I enjoyed watching the film last night which I have to say is wonderfully directed with some excellent cinematography. I read a little about the background to the ‘true’ story behind the film one finds two popular criticisms. The first is a somewhat irrelevant speculation over exactly how McCandless died. More importantly there seem to be two camps of opinion regarding his Alaskan adventure. For some he is a martyr to the wilds but for other he was a moron.
I think the impulse McCandless felt for the wilds is something many of us share. In my own experience trekking around Kejimujik for just three days on my own the wilds are truly an alien place for mankind. The beauty of nature was breathtaking but also it felt very impersonal. Nature is in many ways an alien and indifferent force for a modern man.
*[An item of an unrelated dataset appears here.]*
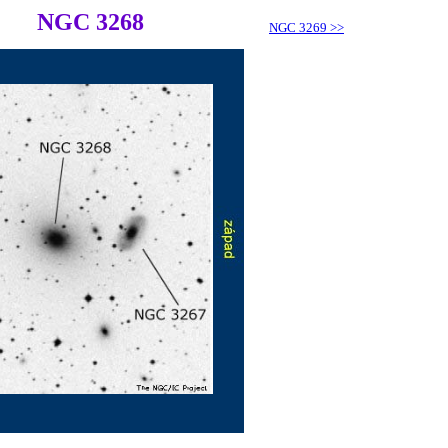
NGC 3268
NGC 3269
>>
After three days in the wilderness the comfort and company of society certainly has appeal despite all of its hypocrisy and superficiality.
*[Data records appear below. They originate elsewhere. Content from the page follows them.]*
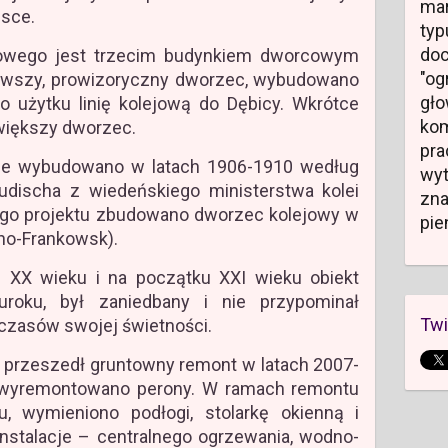
mar
lsce.
typ
do
owego jest trzecim budynkiem dworcowym
"og
rwszy, prowizoryczny dworzec, wybudowano
gł
o użytku linię kolejową do Dębicy. Wkrótce
kom
większy dworzec.
pr
ie wybudowano w latach 1906-1910 według
wyt
audischa z wiedeńskiego ministerstwa kolei
zn
go projektu zbudowano dworzec kolejowy w
pie
ano-Frankowsk).
h XX wieku i na początku XXI wieku obiekt
uroku, był zaniedbany i nie przypominał
Twi
czasów swojej świetności.
 przeszedł gruntowny remont w latach 2007-
h wyremontowano perony. W ramach remontu
, wymieniono podłogi, stolarkę okienną i
nstalacje – centralnego ogrzewania, wodno-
What I think the two schools of thought on McCandless capture is two sides of the human psyche. To enter the wilderness with minimum preparation forces one to act and think on one’s feet. It exposes the individual to the life and death reality from which our social and technological artifice cloaks us. The desire to experience this is strong and primal. On the other hand we live in this abstract world and are able to protect ourselves and to think and rationalise by ourselves. To ignore the rational side of our existence is also to ignore a part of our humanity. My own conclusion is McCandless should be admired for his drive but equally his quest was naïve;
“A man goes to knowledge as he goes to war: wide-awake, with fear, with respect, and with absolute assurance. Going to knowledge or going to war in any other manner is a mistake, and whoever makes it might never live to regret it”
- Carlos Castaneda
The most revealing fact about his true story was that when his body and bag were found it was revealed that he in fact had $300 in cash and all of his IDs hidden deep on his bag. To my mind this is a perfect symbol to show how we can try to deny and escape our rationality but its seed always clings on somewhere deep inside.